**Task instructions:** Pictures aside, each record should be reproduced exactly.

[Page-level text extractions]
★ ★ ★

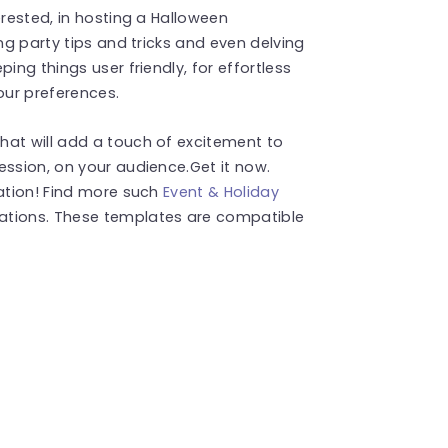
erested, in hosting a Halloween
ing party tips and tricks and even delving
ing things user friendly, for effortless
our preferences.
hat will add a touch of excitement to
ession, on your audience.Get it now.
tation! Find more such
Event & Holiday
ations. These templates are compatible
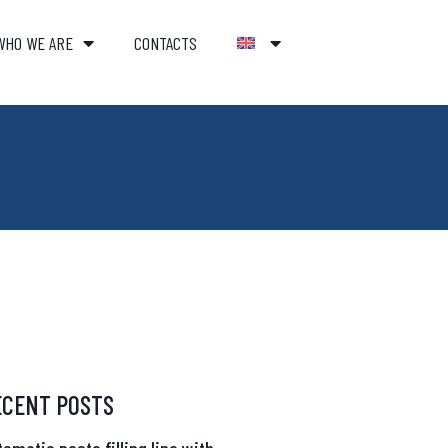
WHO WE ARE
CONTACTS
ECENT POSTS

★ ★ ★

**Written answer:**
erested, in hosting a Halloween
ing party tips and tricks and even delving
ing things user friendly, for effortless
our preferences.
hat will add a touch of excitement to
ession, on your audience.Get it now.
tation! Find more such
Event & Holiday
ations. These templates are compatible
WHO WE ARE
CONTACTS
ECENT POSTS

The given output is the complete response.